Examples of three maps generated in the proposed method. a Input image. b Temporary map. c Coarse map. d Refined map. e Ground truth

4.2 Coarse map generation via multi-graph-based manifold ranking

In this section, a coarse saliency map is built by propagating saliency values on the multi-graph constructed in Sect. 4.1. Specifically, we establish the coarse map from the perspective of background to obtain that how each superpixel is likely to be the background.
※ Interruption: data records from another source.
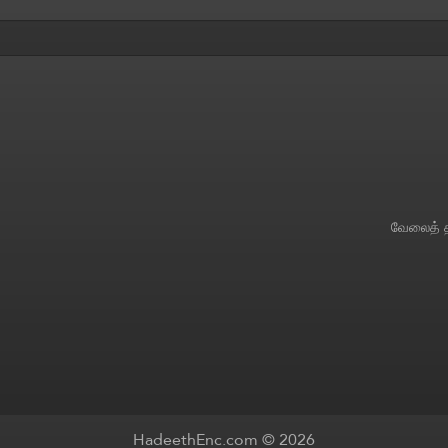
வேலைத் த
HadeethEnc.com © 2026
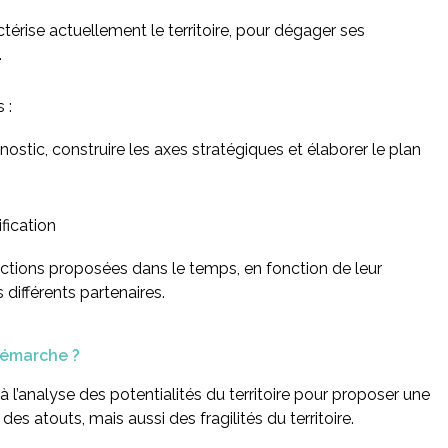
térise actuellement le territoire, pour dégager ses
.
 :
nostic, construire les axes stratégiques et élaborer le plan
ification
 actions proposées dans le temps, en fonction de leur
s différents partenaires.
démarche ?
 l’analyse des potentialités du territoire pour proposer une
es atouts, mais aussi des fragilités du territoire.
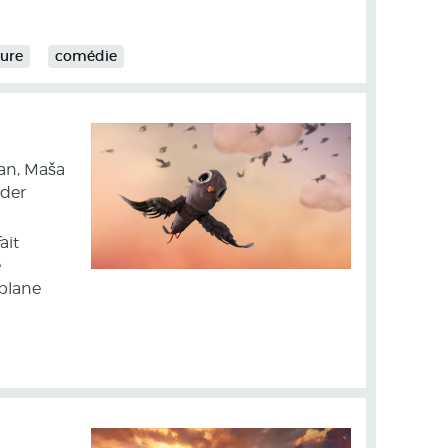
ture
comédie
ran, Maša
eder
ait
e
 plane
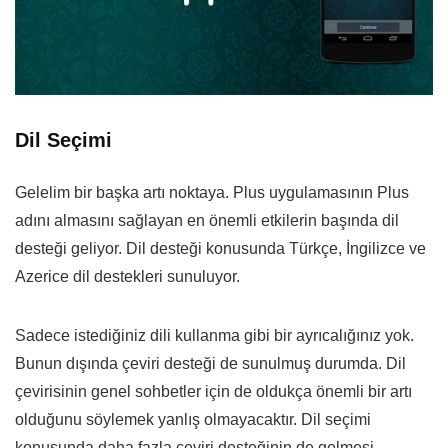
Dil Seçimi
Gelelim bir başka artı noktaya. Plus uygulamasının Plus
adını almasını sağlayan en önemli etkilerin başında dil
desteği geliyor. Dil desteği konusunda Türkçe, İngilizce ve
Azerice dil destekleri sunuluyor.
Sadece istediğiniz dili kullanma gibi bir ayrıcalığınız yok.
Bunun dışında çeviri desteği de sunulmuş durumda. Dil
çevirisinin genel sohbetler için de oldukça önemli bir artı
olduğunu söylemek yanlış olmayacaktır. Dil seçimi
konusunda daha fazla çeviri desteğinin de gelmesi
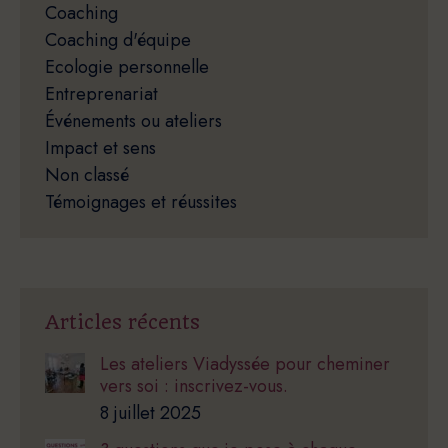
Coaching
Coaching d'équipe
Ecologie personnelle
Entreprenariat
Événements ou ateliers
Impact et sens
Non classé
Témoignages et réussites
Articles récents
Les ateliers Viadyssée pour cheminer
vers soi : inscrivez-vous.
8 juillet 2025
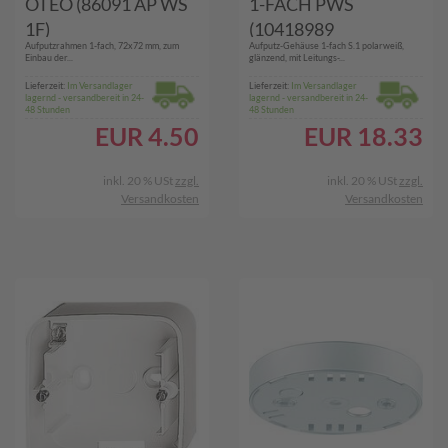
OTEO (86091 AP WS
1-FACH PWS
1F)
(10418989
Aufputzrahmen 1-fach, 72x72 mm, zum
Aufputz-Gehäuse 1-fach S.1 polarweiß,
GLÄNZEND S1)
Einbau der...
glänzend, mit Leitungs-...
Lieferzeit:
Im Versandlager
Lieferzeit:
Im Versandlager
lagernd - versandbereit in 24-
lagernd - versandbereit in 24-
48 Stunden
48 Stunden
EUR
4.50
EUR
18.33
inkl. 20 % USt
zzgl.
inkl. 20 % USt
zzgl.
Versandkosten
Versandkosten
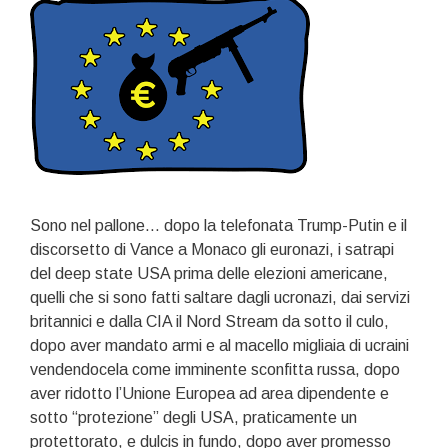
Sono nel pallone… dopo la telefonata Trump-Putin e il
discorsetto di Vance a Monaco gli euronazi, i satrapi
del deep state USA prima delle elezioni americane,
quelli che si sono fatti saltare dagli ucronazi, dai servizi
britannici e dalla CIA il Nord Stream da sotto il culo,
dopo aver mandato armi e al macello migliaia di ucraini
vendendocela come imminente sconfitta russa, dopo
aver ridotto l’Unione Europea ad area dipendente e
sotto “protezione” degli USA, praticamente un
protettorato, e dulcis in fundo, dopo aver promesso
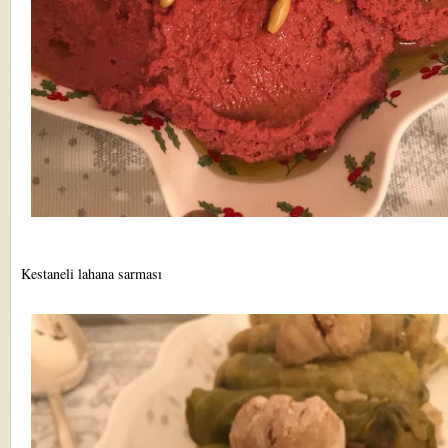
Kestaneli lahana sarması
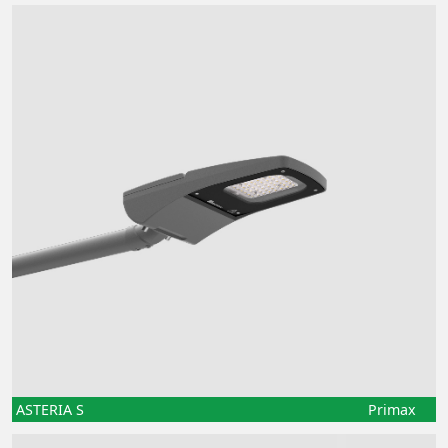
ASTERIA S
Primax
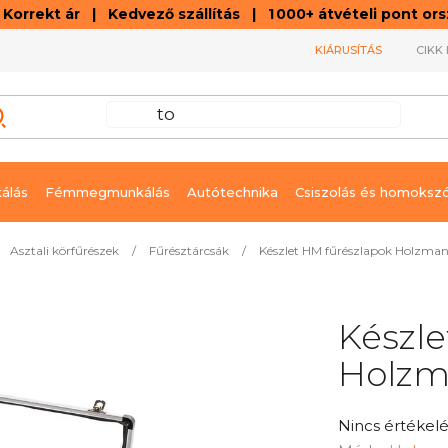
orrekt ár | Kedvező szállítás | 1 000+ átvételi pont o
KIÁRUSÍTÁS
CIKK 
álás
Fémmegmunkálás
Autótechnika
Csiszolás és homoksz
Asztali körfűrészek
/
Fűrésztárcsák
/
Készlet HM fűrészlapok Holzm
Készle
Holzm
A
Nincs értékelé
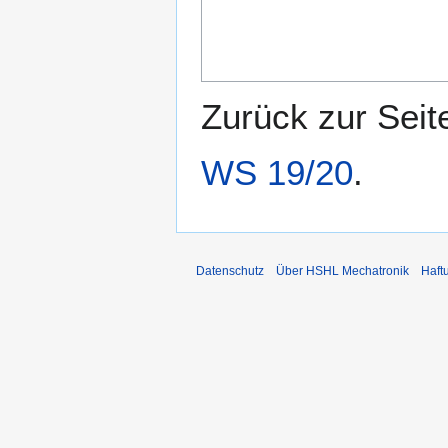
Zurück zur Sei
WS 19/20
.
Datenschutz
Über HSHL Mechatronik
Haft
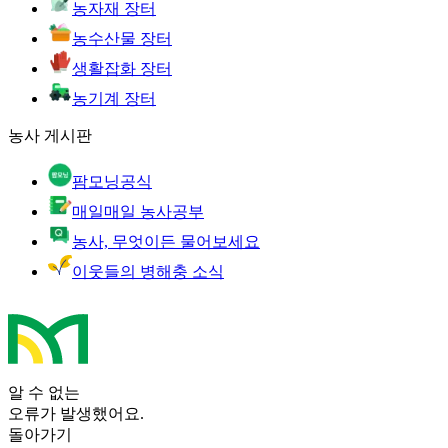
농자재 장터
농수산물 장터
생활잡화 장터
농기계 장터
농사 게시판
팜모닝공식
매일매일 농사공부
농사, 무엇이든 물어보세요
이웃들의 병해충 소식
알 수 없는
오류가 발생했어요.
돌아가기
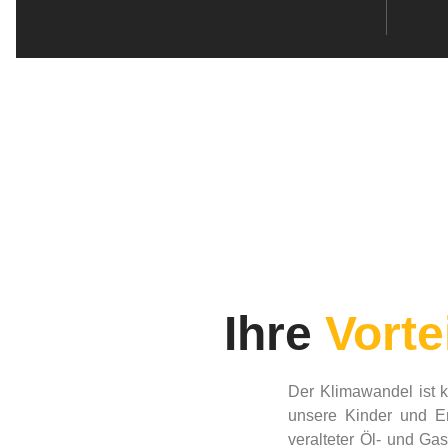
Ihre
Vorte
Der Klimawandel ist k
unsere Kinder und En
veralteter Öl- und 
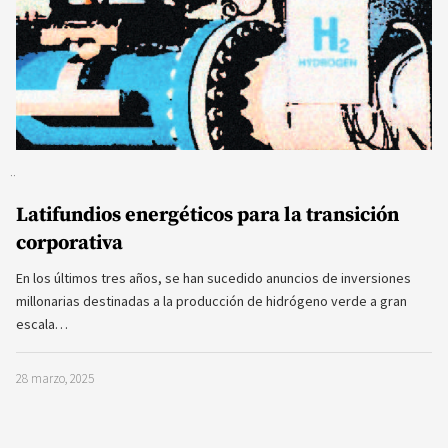
Latifundios energéticos para la transición
corporativa
En los últimos tres años, se han sucedido anuncios de inversiones
millonarias destinadas a la producción de hidrógeno verde a gran
escala…
28 marzo, 2025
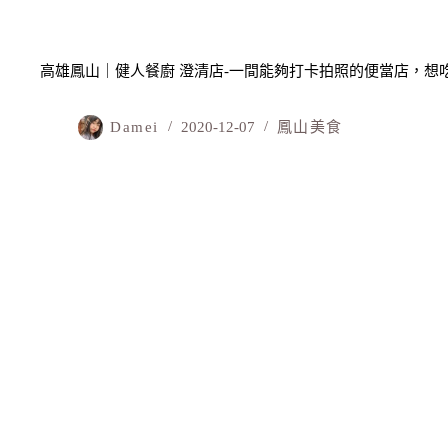
高雄鳳山｜健人餐廚 澄清店-一間能夠打卡拍照的便當店，想
Damei
2020-12-07
鳳山美食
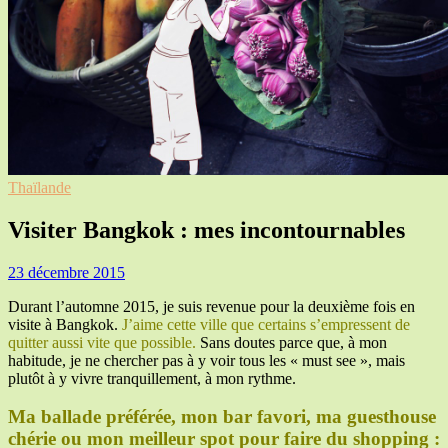
Thaïlande
Visiter Bangkok : mes incontournables
23 décembre 2015
Durant l’automne 2015, je suis revenue pour la deuxième fois en
visite à Bangkok.
J’aime cette ville que certains s’empressent de
quitter aussi vite que possible.
Sans doutes parce que, à mon
habitude, je ne chercher pas à y voir tous les « must see », mais
plutôt à y vivre tranquillement, à mon rythme.
Ma ballade préférée, mon bar favori, ma guesthouse
chérie ou mon meilleur spot pour faire du shopping :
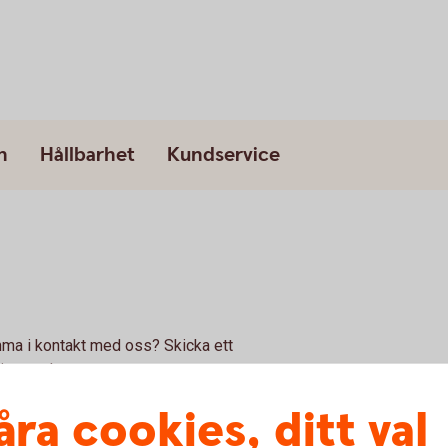
n
Hållbarhet
Kundservice
mma i kontakt med oss? Skicka ett
äret nedan.
åra cookies, ditt val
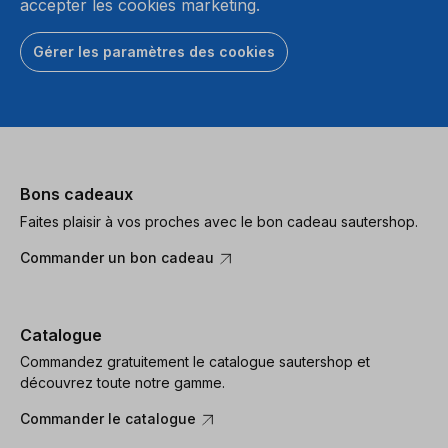
accepter les cookies marketing.
Gérer les paramètres des cookies
Bons cadeaux
Faites plaisir à vos proches avec le bon cadeau sautershop.
Commander un bon cadeau
Catalogue
Commandez gratuitement le catalogue sautershop et
découvrez toute notre gamme.
Commander le catalogue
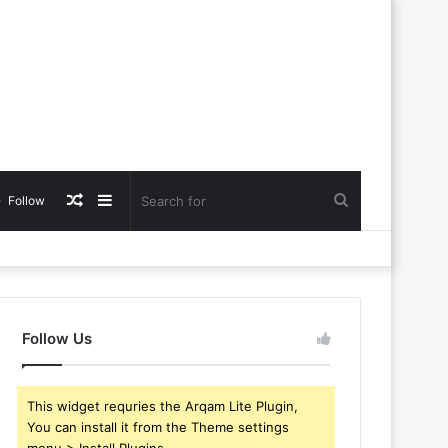
Random
Sidebar
Search
Follow
Article
for
Follow Us
This widget requries the Arqam Lite Plugin,
You can install it from the Theme settings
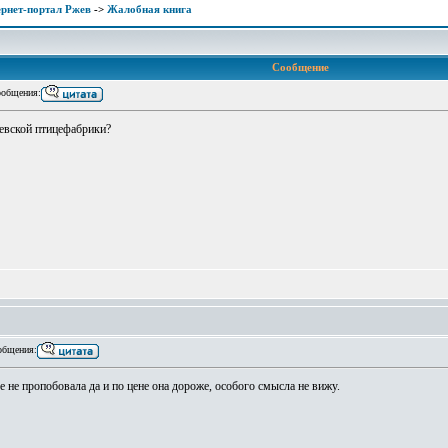
рнет-портал Ржев
->
Жалобная книга
Сообщение
общения:
евской птицефабрики?
общения:
 не пропобовала да и по цене она дороже, особого смысла не вижу.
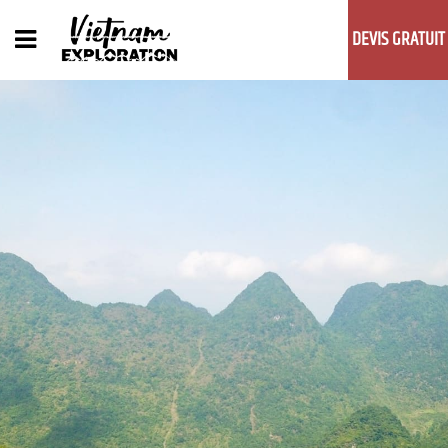
DEVIS GRATUIT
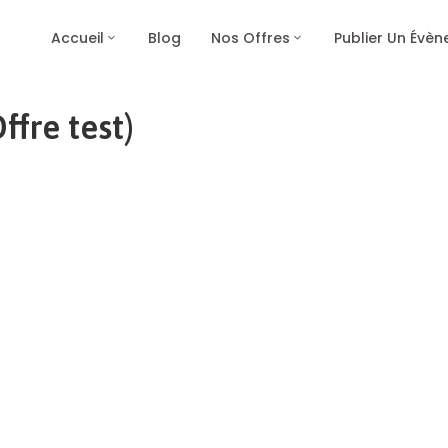
Accueil
Blog
Nos Offres
Publier Un Évè
fre test)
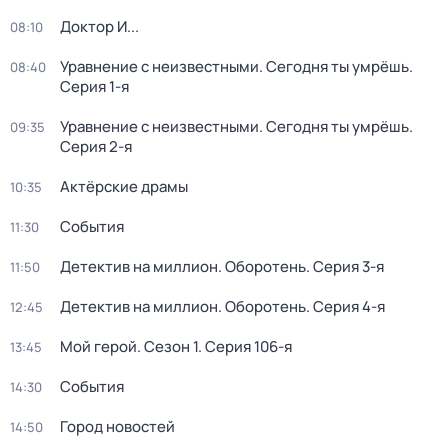
Доктор И...
08:10
Уравнение с неизвестными. Сегодня ты умрёшь
.
08:40
Серия 1-я
Уравнение с неизвестными. Сегодня ты умрёшь
.
09:35
Серия 2-я
Актёрские драмы
10:35
События
11:30
Детектив на миллион. Оборотень
. Серия 3-я
11:50
Детектив на миллион. Оборотень
. Серия 4-я
12:45
Мой герой
. Сезон 1
. Серия 106-я
13:45
События
14:30
Город новостей
14:50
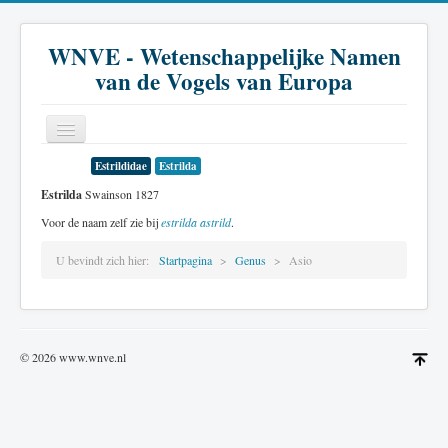
WNVE - Wetenschappelijke Namen
van de Vogels van Europa
Estrildidae
Estrilda
Home
Estrilda
Swainson 1827
Inleiding
Voor de naam zelf zie bij
estrilda astrild
.
Soort
U bevindt zich hier:
Startpagina
Genus
Asio
Genus
Familie
© 2026 www.wnve.nl
Historie
Literatuur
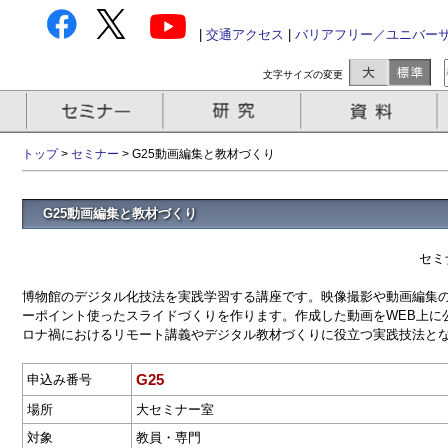
|
交通アクセス
|
バリアフリー／ユニバー
文字サイズの変更
トップ
>
セミナー
> G25動画編集と教材づくり
G25動画編集と教材づくり
セミ
博物館のデジタル化技法を実践学習する講座です。映像撮影や動画編集
ーポイント使ったスライドづくりを作ります。作成した動画をWEB上に
ロナ禍におけるリモート講義やデジタル教材づくりに役立つ実践技法と
G25
申込み番号
場所
大セミナー室
対象
教員・専門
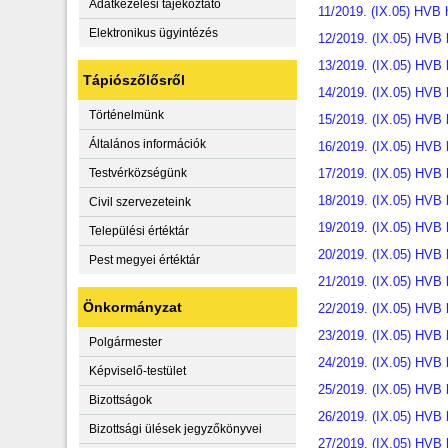
Adatkezelési tájékoztató
11/2019. (IX.05) HVB 
Elektronikus ügyintézés
12/2019. (IX.05) HVB 
13/2019. (IX.05) HVB 
Tápiószőlősről
14/2019. (IX.05) HVB 
Történelmünk
15/2019. (IX.05) HVB 
Általános információk
16/2019. (IX.05) HVB 
Testvérközségünk
17/2019. (IX.05) HVB 
18/2019. (IX.05) HVB 
Civil szervezeteink
19/2019. (IX.05) HVB 
Települési értéktár
20/2019. (IX.05) HVB 
Pest megyei értéktár
21/2019. (IX.05) HVB 
Önkormányzat
22/2019. (IX.05) HVB 
23/2019. (IX.05) HVB 
Polgármester
24/2019. (IX.05) HVB 
Képviselő-testület
25/2019. (IX.05) HVB 
Bizottságok
26/2019. (IX.05) HVB 
Bizottsági ülések jegyzőkönyvei
27/2019. (IX.05) HVB 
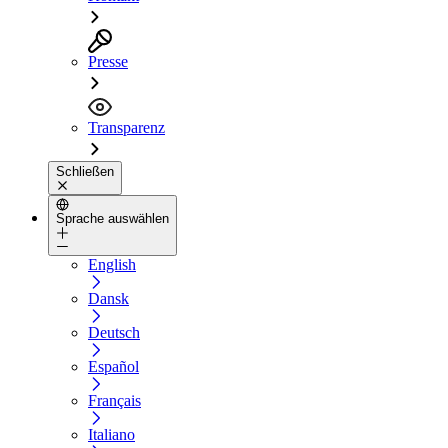
Presse
Transparenz
Schließen
Sprache auswählen
English
Dansk
Deutsch
Español
Français
Italiano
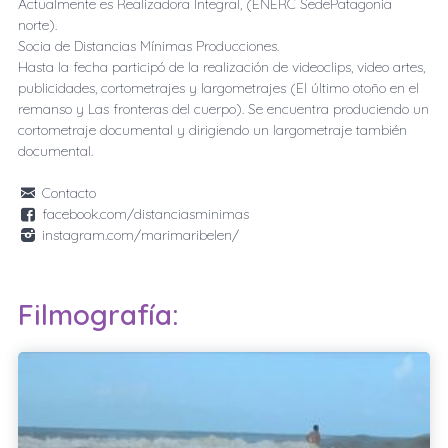
Actualmente es Realizadora Integral, (ENERC SedePatagonia
norte).
Socia de Distancias Mínimas Producciones.
Hasta la fecha participó de la realización de videoclips, video artes,
publicidades, cortometrajes y largometrajes (El último otoño en el
remanso y Las fronteras del cuerpo). Se encuentra produciendo un
cortometraje documental y dirigiendo un largometraje también
documental.
Contacto
facebook.com/distanciasminimas
instagram.com/marimaribelen/
Filmografía:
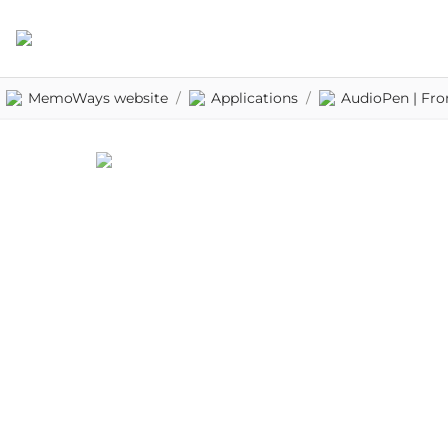
MemoWays website
/
Applications
/
AudioPen | From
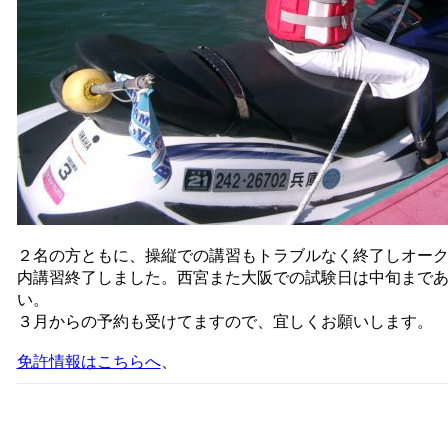
２名の方ともに、操縦での講習もトラブルなく終了しオー
内講習終了しました。西宮また大阪での試験日は中旬まで
い。
３月からの予約も受けてますので、宜しくお願いします。
免許情報はこちらへ
、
Given the indication vector \(\mathbf {y}\), where the i-th element of \(\mathbf {y}\) is set to 1 if \(v_i\) is a background seed, and zero otherwise. The saliency values of nodes are calculated by their ranking scores based on Eq. (8). For easier presentation, we rewrite Eq. (8) similar to [45]:

$$\begin{aligned} \mathbf {f}=\mathbf {Ay},\quad \mathbf {A}=\sum _{k=1}^{2}\alpha ^k(\mathbf {D}^k-\gamma \mathbf {W^k})^{-1} \end{aligned}$$
(14)

where \(\mathbf {A}\) is a learned optimal affinity matrix. For the reason that \(\mathbf {y}\) represents an indicator vector, \(f_i\) can be treated as the sum of the relevances of the i-th node to all seeds. The saliency scores of nodes are assigned by the normalized ranking value \(1-\overline{\mathbf {f}}\) for the situation of background seeds, and \(\overline{\mathbf {f}}\) for the situation of foreground seeds. Moreover, the diagonal elements of \(\mathbf {A}\) should be set to zero to avoid its strong self-correlation problem.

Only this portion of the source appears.